-- Your instructions --
Quote the lines of the data below verbatim, beginning at the line that contains "Ramoneska oversize z" and ending at the last line, both included, and excluding pictures.

-- Material shown --
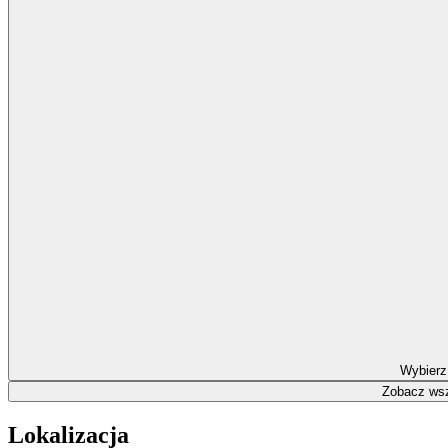
Wybierz
Zobacz wsz
Lokalizacja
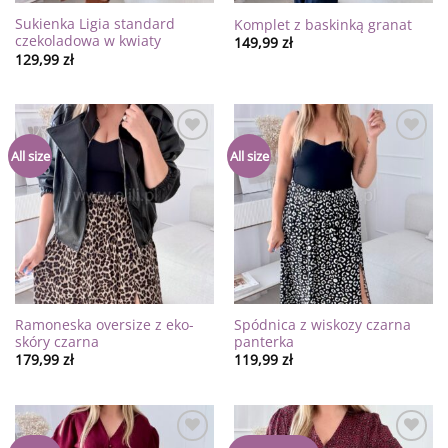
Sukienka Ligia standard
Komplet z baskinką granat
czekoladowa w kwiaty
149,99
zł
129,99
zł
Dodaj
Dodaj
All size
All size
do
do
listy
listy
życzeń
życzeń
Ramoneska oversize z eko-
Spódnica z wiskozy czarna
skóry czarna
panterka
179,99
zł
119,99
zł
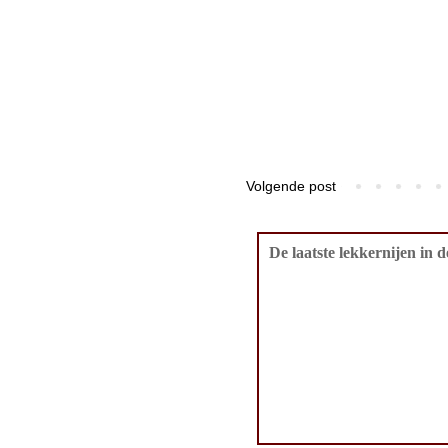
Volgende post
De laatste lekkernijen in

-- Task answer --
Ramoneska oversize z eko-
Spódnica z wiskozy czarna
skóry czarna
panterka
179,99
zł
119,99
zł
Volgende post
De laatste lekkernijen in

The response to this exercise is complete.